Cash Forecasting Risks Without Order To Cash Software

Cash Forecasting Using Dso


As financial uncertainties increase, business across all industries have had to confront the inevitable risk of understanding their cash position. This requires accurate and timely forecasting, especially across their order-to-cash process which is critically important for any given business’ success. Without comprehensive and automated system of software, business face increased risk in all stages of their cash cycle from customer order entry and the invoicing process all the way to collections and payment.

Failures in Cash ForecastingA primary risk factor when attempting to forecast cash without the proper software is errors and inaccuracies. Incomplete customer records or inaccurate customer data can leave unaffected areas requiring additional manual entry or corrective means. Without system to track account performance and inform successive processes, an effective cash forecast can’t be confidently predicted.

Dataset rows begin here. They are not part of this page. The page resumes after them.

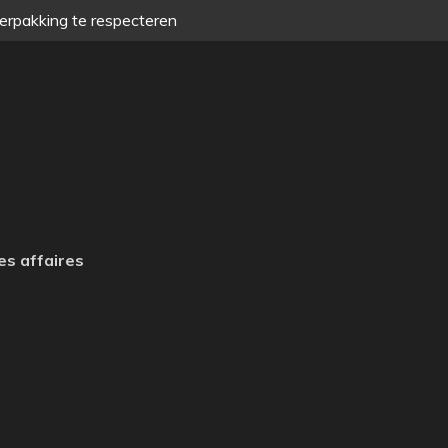
verpakking te respecteren
es affaires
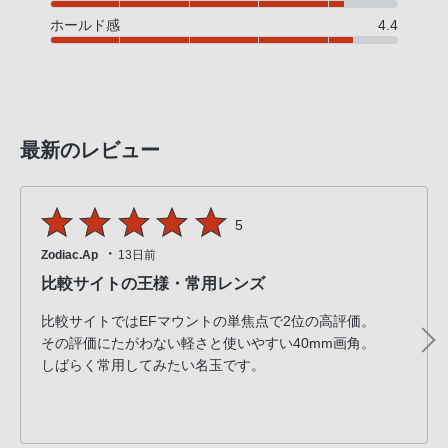
ホールド感
4.4
最新のレビュー
5
・
Zodiac.Ap
13日前
比較サイトの王様・常用レンズ
比較サイトではEFマウントの単焦点で2位の高評価。
その評価にたがわない軽さと使いやすい40mm画角。
しばらく常用してみたい名玉です。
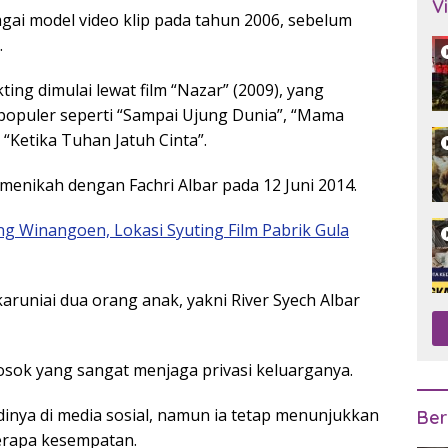
V
agai model video klip pada tahun 2006, sebelum
.
ng dimulai lewat film “Nazar” (2009), yang
 populer seperti “Sampai Ujung Dunia”, “Mama
 “Ketika Tuhan Jatuh Cinta”.
menikah dengan Fachri Albar pada 12 Juni 2014.
g Winangoen, Lokasi Syuting Film Pabrik Gula
aruniai dua orang anak, yakni River Syech Albar
 sosok yang sangat menjaga privasi keluarganya.
inya di media sosial, namun ia tetap menunjukkan
Ber
erapa kesempatan.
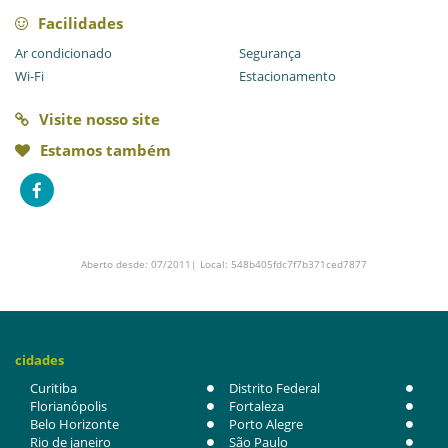
Facilidades
Ar condicionado
Segurança
Wi-Fi
Estacionamento
Visite nosso site
Estamos também
Aberto desde: 07/2011| Local: 548b405fdc7f7b371ced7877
cidades
Curitiba
Distrito Federal
Florianópolis
Fortaleza
Belo Horizonte
Porto Alegre
Rio de janeiro
São Paulo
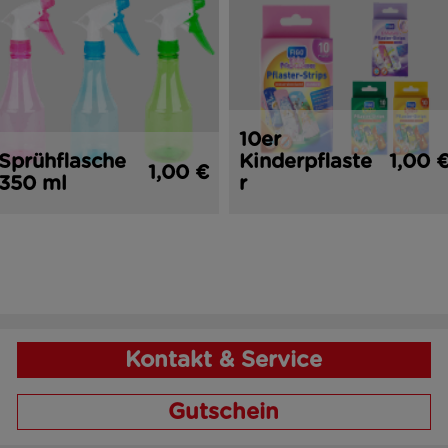
10er
Sprühflasche
Kinderpflaste
1,00 
1,00 €
350 ml
r
Kontakt & Service
Gutschein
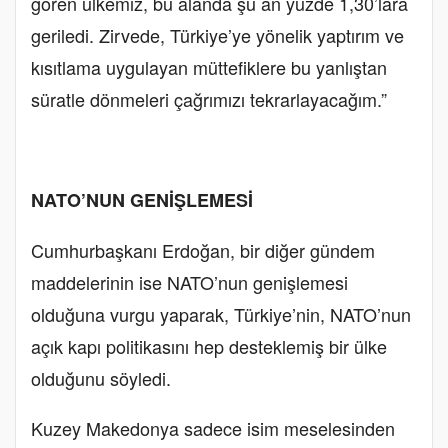
gören ülkemiz, bu alanda şu an yüzde 1,30’lara
geriledi. Zirvede, Türkiye’ye yönelik yaptırım ve
kısıtlama uygulayan müttefiklere bu yanlıştan
süratle dönmeleri çağrımızı tekrarlayacağım.”
NATO’NUN GENİŞLEMESİ
Cumhurbaşkanı Erdoğan, bir diğer gündem
maddelerinin ise NATO’nun genişlemesi
olduğuna vurgu yaparak, Türkiye’nin, NATO’nun
açık kapı politikasını hep desteklemiş bir ülke
olduğunu söyledi.
Kuzey Makedonya sadece isim meselesinden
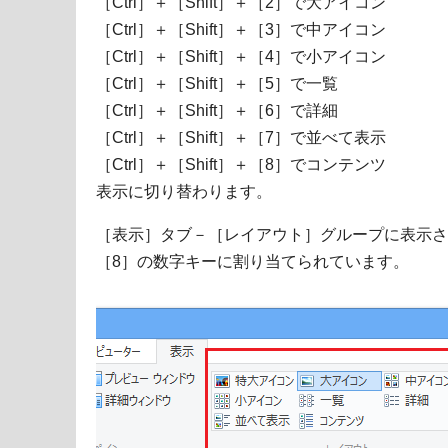
［Ctrl］＋［Shift］＋［2］で大アイコン
［Ctrl］＋［Shift］＋［3］で中アイコン
［Ctrl］＋［Shift］＋［4］で小アイコン
［Ctrl］＋［Shift］＋［5］で一覧
［Ctrl］＋［Shift］＋［6］で詳細
［Ctrl］＋［Shift］＋［7］で並べて表示
［Ctrl］＋［Shift］＋［8］でコンテンツ
表示に切り替わります。
［表示］タブ－［レイアウト］グループに表示さ
［8］の数字キーに割り当てられています。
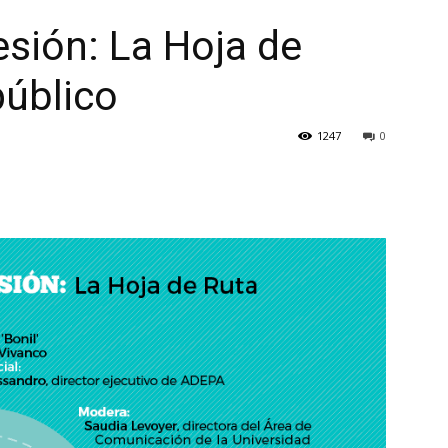
esión: La Hoja de
público
1247
0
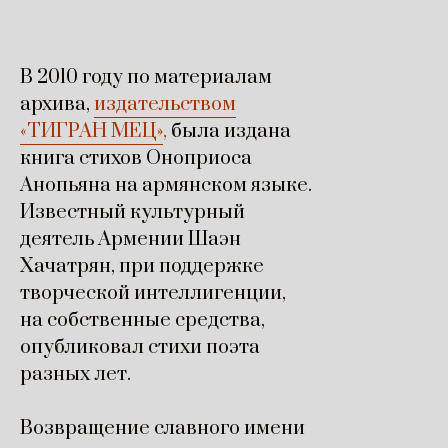
В 2010 году по материалам
архива,
издательством
«ТИГРАН МЕЦ»
,
была издана
книга стихов Оноприоса
Анопьяна на армянском языке.
Известный культурный
деятель Армении Шаэн
Хачатрян, при поддержке
творческой интеллигенции,
на собственные средства,
опубликовал стихи поэта
разных лет.
Возвращение славного имени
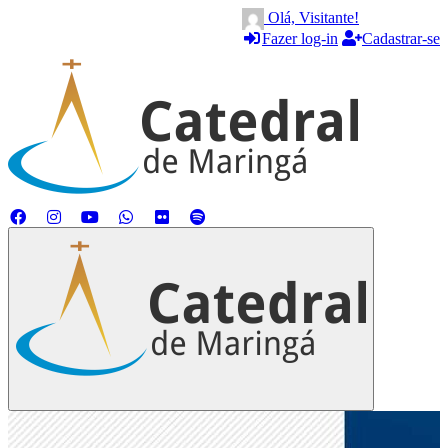
Olá, Visitante!
Fazer log-in
Cadastrar-se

Negative Market Sentiment Equally impactful, lack of complete and timely data can create inaccurate predictions of the market sentiments, potentially leading organizations to make the wrong decisions when it comes to their financial future. Without having consolidated platform from which to view order and payment data, companies are unable to sufficiently understand their current position, and how future events will affect it. As result, the risk for organizations to make the wrong financial decisions, or have their decisions uncover higher costs down the line increases.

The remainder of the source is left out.